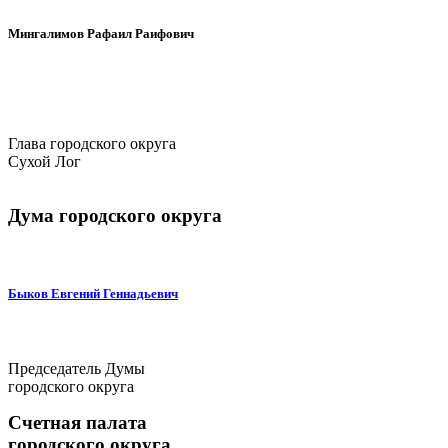
Мингалимов Рафаил Раифович
Глава городского округа
Сухой Лог
Дума городского округа
Быков Евгений Геннадьевич
Председатель Думы
городского округа
Счетная палата
городского округа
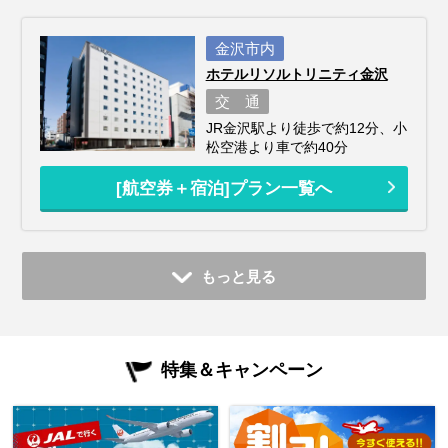
金沢市内
ホテルリソルトリニティ金沢
交 通
JR金沢駅より徒歩で約12分、小
松空港より車で約40分
[航空券＋宿泊]プラン一覧へ
もっと見る
特集＆キャンペーン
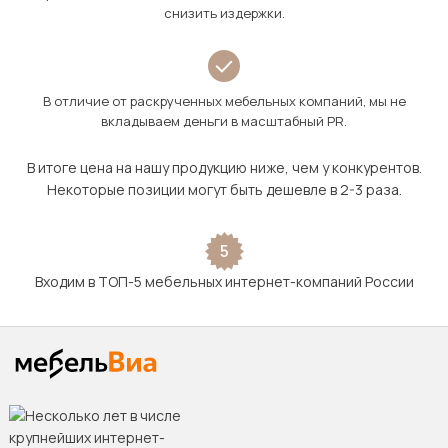
снизить издержки.
В отличие от раскрученных мебельных компаний, мы не
вкладываем деньги в масштабный PR.
В итоге цена на нашу продукцию ниже, чем у конкурентов.
Некоторые позиции могут быть дешевле в 2-3 раза.
5
Входим в ТОП-5 мебельных интернет-компаний России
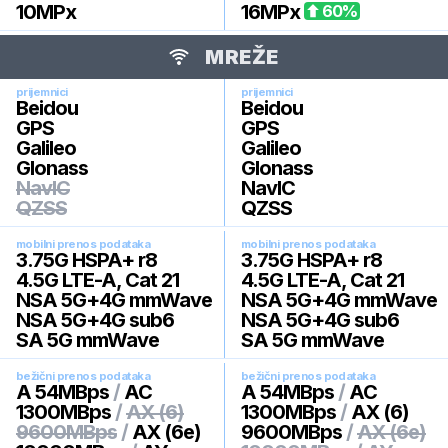
10
MPx
16
MPx
60
%
MREŽE
prijemnici
prijemnici
Beidou
Beidou
GPS
GPS
Galileo
Galileo
Glonass
Glonass
NavIC
NavIC
QZSS
QZSS
mobilni prenos podataka
mobilni prenos podataka
3.75G HSPA+ r8
3.75G HSPA+ r8
4.5G LTE-A, Cat 21
4.5G LTE-A, Cat 21
NSA 5G+4G mmWave
NSA 5G+4G mmWave
NSA 5G+4G sub6
NSA 5G+4G sub6
SA 5G mmWave
SA 5G mmWave
bežični prenos podataka
bežični prenos podataka
A 54MBps
/
AC
A 54MBps
/
AC
1300MBps
/
AX (6)
1300MBps
/
AX (6)
9600MBps
/
AX (6e)
9600MBps
/
AX (6e)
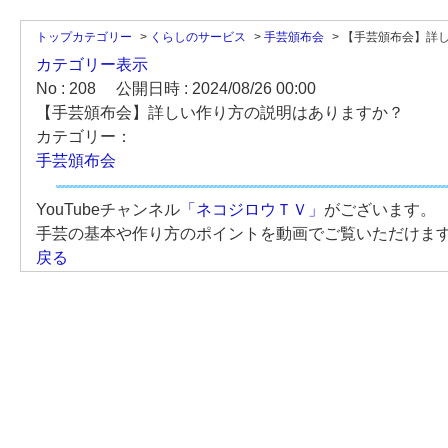
トップカテゴリー
>
くらしのサービス
>
手芸頒布会
>
【手芸頒布会】詳
カテゴリー表示
No : 208
公開日時 : 2024/08/26 00:00
【手芸頒布会】詳しい作り方の説明はありますか？
カテゴリー：
手芸頒布会
YouTubeチャンネル
「ネコジロウＴＶ」
がございます。
手芸の基本や作り方のポイントを動画でご覧いただけま
戻る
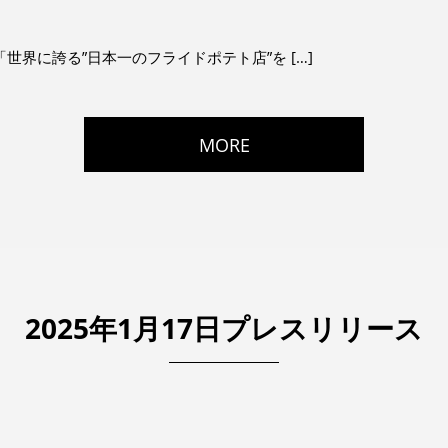
nship は 「世界に誇る”日本一のフライドポテト店”を […]
MORE
2025年1月17日プレスリリース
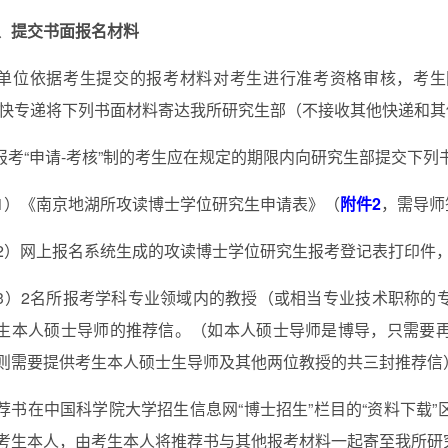
、提交书面报名材料
单位依据考生提交的报考材料对考生进行准考资格审核，考生
特快专递将下列书面材料寄达我所研究生部（不接收其他快递和
.报考“申请-考核”制的考生应在规定的期限内向研究生部提交下列
1）《南京地湖所攻读博士学位研究生申请表》（
附件2
，需导师
2）网上报名系统生成的攻读博士学位研究生报考登记表打印件
3
）2名所报考学科专业领域内的教授（或相当专业技术职称的
生本人硕士导师的推荐信。（如本人硕士导师是博导，只需要
则需要提供考生本人硕士生导师及其他两位教授的共三封推荐信
荐书在中国科学院大学招生信息网“博士招生”栏目的“资料下载
考生本人，由考生本人将推荐书与其他报考材料一起寄至我所研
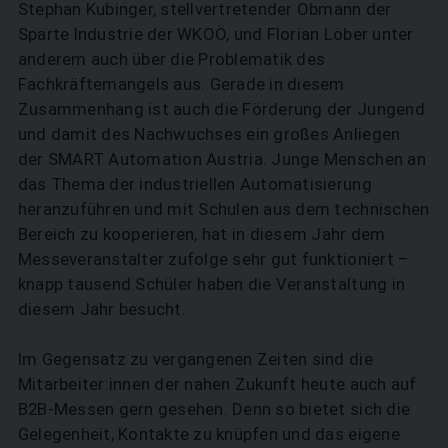
Stephan Kubinger, stellvertretender Obmann der
Sparte Industrie der WKOÖ, und Florian Löber unter
anderem auch über die Problematik des
Fachkräftemangels aus. Gerade in diesem
Zusammenhang ist auch die Förderung der Jungend
und damit des Nachwuchses ein großes Anliegen
der SMART Automation Austria. Junge Menschen an
das Thema der industriellen Automatisierung
heranzuführen und mit Schulen aus dem technischen
Bereich zu kooperieren, hat in diesem Jahr dem
Messeveranstalter zufolge sehr gut funktioniert –
knapp tausend Schüler haben die Veranstaltung in
SUCHEN
diesem Jahr besucht.
Im Gegensatz zu vergangenen Zeiten sind die
Mitarbeiter:innen der nahen Zukunft heute auch auf
B2B-Messen gern gesehen. Denn so bietet sich die
Gelegenheit, Kontakte zu knüpfen und das eigene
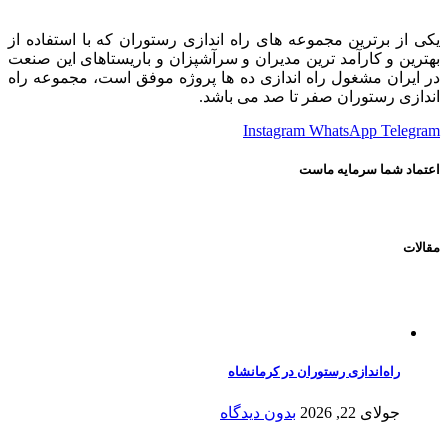
یکی از برترین مجموعه های راه اندازی رستوران که با استفاده از
بهترین و کارآمد ترین مدیران و سرآشپزان و باریستاهای این صنعت
در ایران مشغول راه اندازی ده ها پروژه موفق است، مجموعه راه
اندازی رستوران صفر تا صد می باشد.
Instagram
WhatsApp
Telegram
اعتماد شما سرمایه ماست
مقالات
راه‌اندازی رستوران در کرمانشاه
جولای 22, 2026
بدون دیدگاه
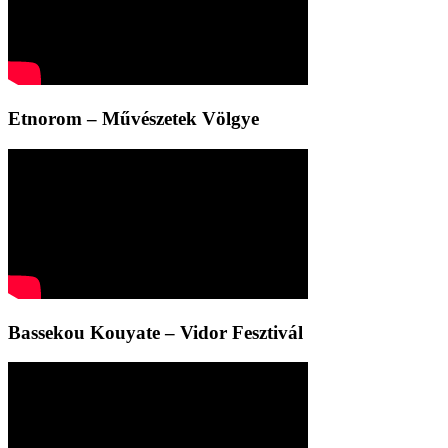
Etnorom – Művészetek Völgye
Bassekou Kouyate – Vidor Fesztivál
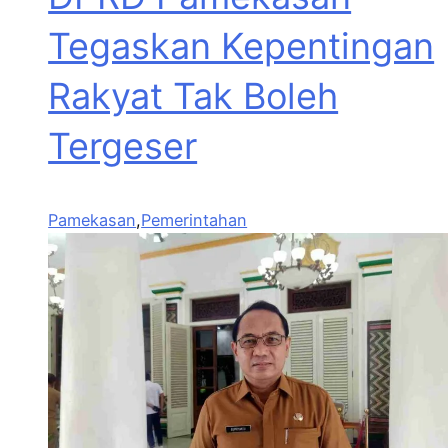
Tegaskan Kepentingan
Rakyat Tak Boleh
Tergeser
Pamekasan
,
Pemerintahan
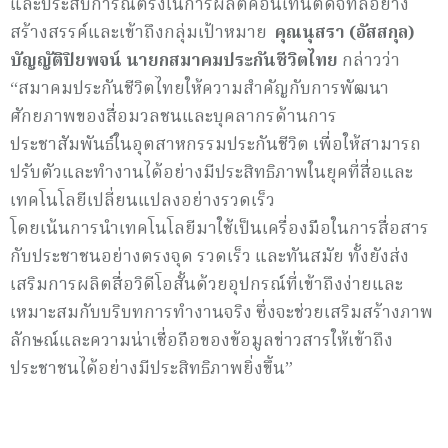
และประสบการณ์ตรงในการผลิตคอนเทนต์ดิจิทัลอย่าง
สร้างสรรค์และเข้าถึงกลุ่มเป้าหมาย
คุณนุสรา (อัสสกุล)
บัญญัติปิยพจน์ นายกสมาคมประกันชีวิตไทย
กล่าวว่า
“สมาคมประกันชีวิตไทยให้ความสำคัญกับการพัฒนา
ศักยภาพของสื่อมวลชนและบุคลากรด้านการ
ประชาสัมพันธ์ในอุตสาหกรรมประกันชีวิต เพื่อให้สามารถ
ปรับตัวและทำงานได้อย่างมีประสิทธิภาพในยุคที่สื่อและ
เทคโนโลยีเปลี่ยนแปลงอย่างรวดเร็ว
โดยเน้นการนำเทคโนโลยีมาใช้เป็นเครื่องมือในการสื่อสาร
กับประชาชนอย่างตรงจุด รวดเร็ว และทันสมัย ทั้งยังส่ง
เสริมการผลิตสื่อวิดีโอสั้นด้วยอุปกรณ์ที่เข้าถึงง่ายและ
เหมาะสมกับบริบทการทำงานจริง ซึ่งจะช่วยเสริมสร้างภาพ
ลักษณ์และความน่าเชื่อถือของข้อมูลข่าวสารให้เข้าถึง
ประชาชนได้อย่างมีประสิทธิภาพยิ่งขึ้น”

● **What the task requires**
From the records above, copy exactly the lines starting at the one with "das Thema der industriellen Automatisierung" and ending at the one with "เสริมการผลิตสื", and no others. Pictures stay out.

● **Finished task**
das Thema der industriellen Automatisierung
heranzuführen und mit Schulen aus dem technischen
Bereich zu kooperieren, hat in diesem Jahr dem
Messeveranstalter zufolge sehr gut funktioniert –
knapp tausend Schüler haben die Veranstaltung in
SUCHEN
diesem Jahr besucht.
Im Gegensatz zu vergangenen Zeiten sind die
Mitarbeiter:innen der nahen Zukunft heute auch auf
B2B-Messen gern gesehen. Denn so bietet sich die
Gelegenheit, Kontakte zu knüpfen und das eigene
یکی از برترین مجموعه های راه اندازی رستوران که با استفاده از
بهترین و کارآمد ترین مدیران و سرآشپزان و باریستاهای این صنعت
در ایران مشغول راه اندازی ده ها پروژه موفق است، مجموعه راه
اندازی رستوران صفر تا صد می باشد.
Instagram
WhatsApp
Telegram
اعتماد شما سرمایه ماست
مقالات
راه‌اندازی رستوران در کرمانشاه
جولای 22, 2026
بدون دیدگاه
Etnorom – Művészetek Völgye
Bassekou Kouyate – Vidor Fesztivál
Tegaskan Kepentingan
Rakyat Tak Boleh
Tergeser
Pamekasan
,
Pemerintahan
และประสบการณ์ตรงในการผลิตคอนเทนต์ดิจิทัลอย่าง
สร้างสรรค์และเข้าถึงกลุ่มเป้าหมาย
คุณนุสรา (อัสสกุล)
บัญญัติปิยพจน์ นายกสมาคมประกันชีวิตไทย
กล่าวว่า
“สมาคมประกันชีวิตไทยให้ความสำคัญกับการพัฒนา
ศักยภาพของสื่อมวลชนและบุคลากรด้านการ
ประชาสัมพันธ์ในอุตสาหกรรมประกันชีวิต เพื่อให้สามารถ
ปรับตัวและทำงานได้อย่างมีประสิทธิภาพในยุคที่สื่อและ
เทคโนโลยีเปลี่ยนแปลงอย่างรวดเร็ว
โดยเน้นการนำเทคโนโลยีมาใช้เป็นเครื่องมือในการสื่อสาร
กับประชาชนอย่างตรงจุด รวดเร็ว และทันสมัย ทั้งยังส่ง
เสริมการผลิตสื่อวิดีโอสั้นด้วยอุปกรณ์ที่เข้าถึงง่ายและ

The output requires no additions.